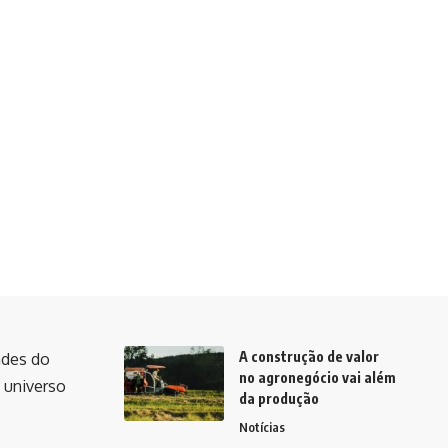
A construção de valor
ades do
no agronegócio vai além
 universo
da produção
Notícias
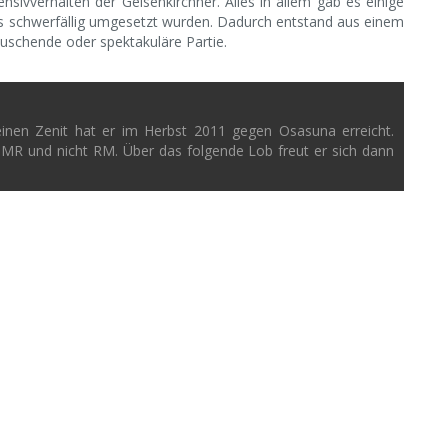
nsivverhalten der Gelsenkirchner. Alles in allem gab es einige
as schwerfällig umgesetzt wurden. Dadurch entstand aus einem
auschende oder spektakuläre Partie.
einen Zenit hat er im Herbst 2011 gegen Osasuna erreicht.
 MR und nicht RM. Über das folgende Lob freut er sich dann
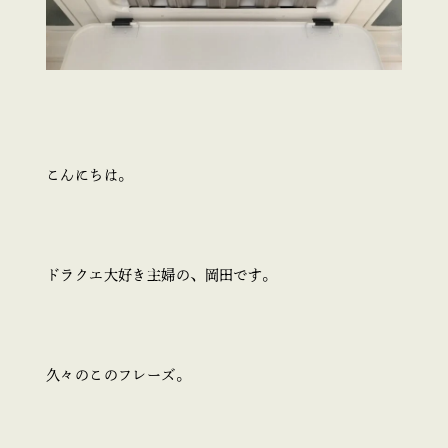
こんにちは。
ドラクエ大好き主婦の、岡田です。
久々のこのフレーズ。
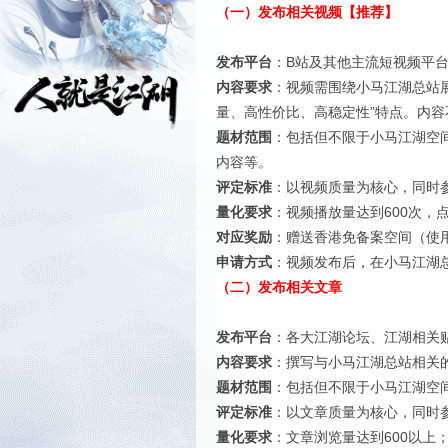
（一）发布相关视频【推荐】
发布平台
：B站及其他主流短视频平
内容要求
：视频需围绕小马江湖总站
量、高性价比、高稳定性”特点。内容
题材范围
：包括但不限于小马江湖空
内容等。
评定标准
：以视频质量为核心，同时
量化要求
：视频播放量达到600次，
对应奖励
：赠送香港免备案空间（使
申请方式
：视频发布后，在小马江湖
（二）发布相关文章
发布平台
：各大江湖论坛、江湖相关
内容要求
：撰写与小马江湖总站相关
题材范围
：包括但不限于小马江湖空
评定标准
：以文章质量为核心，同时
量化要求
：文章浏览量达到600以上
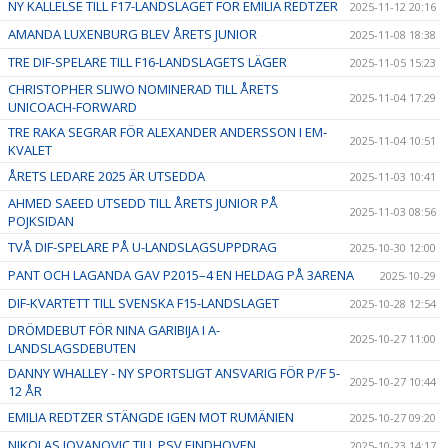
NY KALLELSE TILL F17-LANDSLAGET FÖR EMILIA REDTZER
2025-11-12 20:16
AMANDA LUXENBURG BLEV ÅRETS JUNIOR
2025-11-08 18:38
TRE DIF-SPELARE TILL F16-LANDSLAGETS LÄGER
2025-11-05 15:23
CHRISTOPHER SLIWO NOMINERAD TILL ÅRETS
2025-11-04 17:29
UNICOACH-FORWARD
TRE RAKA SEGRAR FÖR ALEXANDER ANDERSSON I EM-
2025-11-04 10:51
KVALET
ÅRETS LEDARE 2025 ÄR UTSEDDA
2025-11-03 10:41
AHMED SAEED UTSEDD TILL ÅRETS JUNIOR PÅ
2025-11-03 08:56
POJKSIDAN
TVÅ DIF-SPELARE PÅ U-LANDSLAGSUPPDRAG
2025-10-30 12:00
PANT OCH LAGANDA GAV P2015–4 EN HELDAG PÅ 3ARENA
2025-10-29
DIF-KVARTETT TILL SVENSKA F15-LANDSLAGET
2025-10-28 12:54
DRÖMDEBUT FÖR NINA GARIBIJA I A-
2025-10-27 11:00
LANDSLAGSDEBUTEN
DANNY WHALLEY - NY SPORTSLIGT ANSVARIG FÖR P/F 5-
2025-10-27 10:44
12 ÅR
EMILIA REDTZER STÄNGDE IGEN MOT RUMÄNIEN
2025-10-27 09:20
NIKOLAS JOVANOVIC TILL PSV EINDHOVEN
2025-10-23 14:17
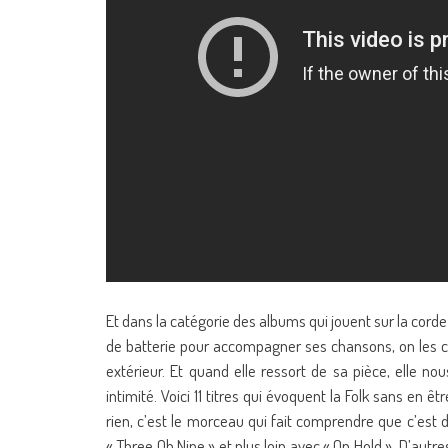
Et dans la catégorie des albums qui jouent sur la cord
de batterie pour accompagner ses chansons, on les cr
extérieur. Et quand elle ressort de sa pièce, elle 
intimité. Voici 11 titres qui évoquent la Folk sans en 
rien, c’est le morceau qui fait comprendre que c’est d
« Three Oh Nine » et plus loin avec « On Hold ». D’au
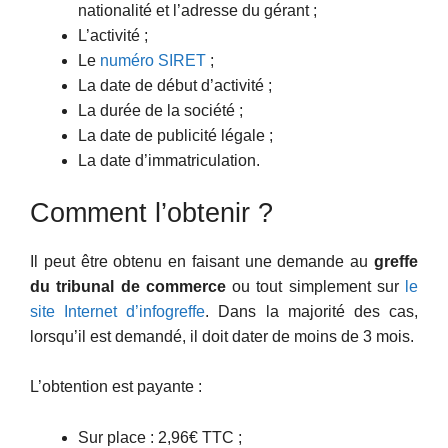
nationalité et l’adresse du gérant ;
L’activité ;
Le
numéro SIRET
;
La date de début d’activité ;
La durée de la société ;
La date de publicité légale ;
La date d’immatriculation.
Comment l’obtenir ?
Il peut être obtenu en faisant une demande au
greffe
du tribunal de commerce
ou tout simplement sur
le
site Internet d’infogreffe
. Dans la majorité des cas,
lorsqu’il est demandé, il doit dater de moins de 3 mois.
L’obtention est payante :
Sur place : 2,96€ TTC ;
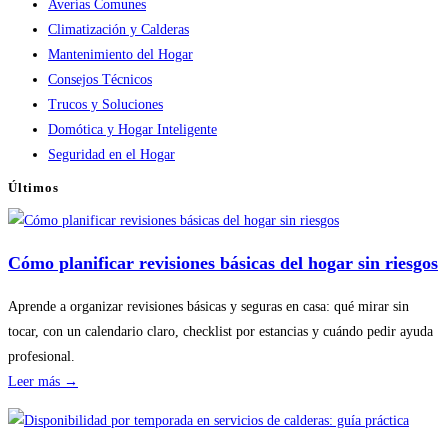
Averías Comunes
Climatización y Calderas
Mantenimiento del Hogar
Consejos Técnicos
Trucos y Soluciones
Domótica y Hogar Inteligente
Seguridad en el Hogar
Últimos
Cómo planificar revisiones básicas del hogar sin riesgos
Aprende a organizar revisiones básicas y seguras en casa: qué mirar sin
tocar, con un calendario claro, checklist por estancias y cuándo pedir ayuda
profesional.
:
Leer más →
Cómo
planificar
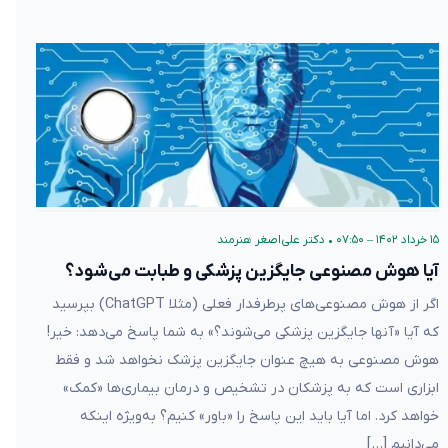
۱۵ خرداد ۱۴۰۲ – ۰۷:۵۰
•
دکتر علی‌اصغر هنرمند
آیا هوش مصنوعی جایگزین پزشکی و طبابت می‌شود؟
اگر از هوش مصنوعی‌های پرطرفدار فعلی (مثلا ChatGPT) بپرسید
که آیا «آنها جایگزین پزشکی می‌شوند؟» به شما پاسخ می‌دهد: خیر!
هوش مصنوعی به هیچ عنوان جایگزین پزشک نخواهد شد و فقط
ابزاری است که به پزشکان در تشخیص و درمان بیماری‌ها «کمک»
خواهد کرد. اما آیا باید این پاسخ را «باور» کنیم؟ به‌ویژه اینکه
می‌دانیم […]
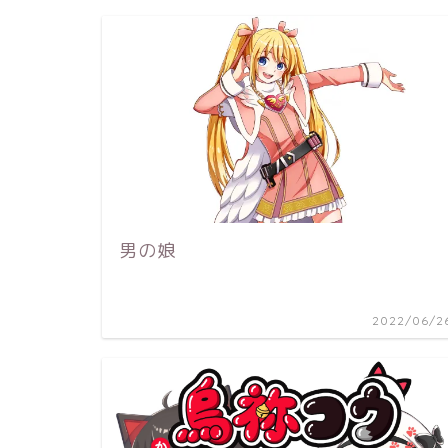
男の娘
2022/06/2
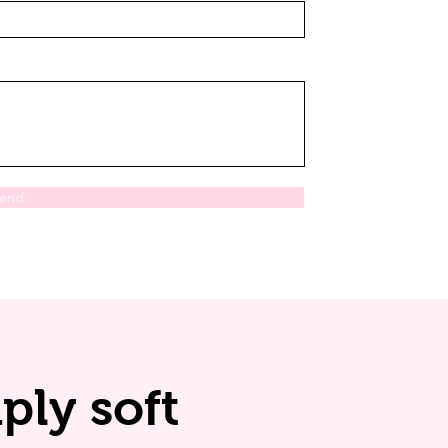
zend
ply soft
------------------------------------------------------------------------
**EXERCISE DESCRIPTION**
Each line from the first line of the listing above through the line containing "2025-11-05 15:23" is to be written out exactly, and the pictures are to be left out.

**RESPONSE TO THIS TASK**
A construção de valor
ades do
no agronegócio vai além
 universo
da produção
Notícias
nsivverhalten der Gelsenkirchner. Alles in allem gab es einige
as schwerfällig umgesetzt wurden. Dadurch entstand aus einem
auschende oder spektakuläre Partie.
einen Zenit hat er im Herbst 2011 gegen Osasuna erreicht.
 MR und nicht RM. Über das folgende Lob freut er sich dann
こんにちは。
ドラクエ大好き主婦の、岡田です。
久々のこのフレーズ。
（一）发布相关视频【推荐】
发布平台
：B站及其他主流短视频平
内容要求
：视频需围绕小马江湖总站
量、高性价比、高稳定性”特点。内容
题材范围
：包括但不限于小马江湖空
内容等。
评定标准
：以视频质量为核心，同时
量化要求
：视频播放量达到600次，
对应奖励
：赠送香港免备案空间（使
申请方式
：视频发布后，在小马江湖
（二）发布相关文章
发布平台
：各大江湖论坛、江湖相关
内容要求
：撰写与小马江湖总站相关
题材范围
：包括但不限于小马江湖空
评定标准
：以文章质量为核心，同时
量化要求
：文章浏览量达到600以上
NY KALLELSE TILL F17-LANDSLAGET FÖR EMILIA REDTZER
2025-11-12 20:16
AMANDA LUXENBURG BLEV ÅRETS JUNIOR
2025-11-08 18:38
TRE DIF-SPELARE TILL F16-LANDSLAGETS LÄGER
2025-11-05 15:23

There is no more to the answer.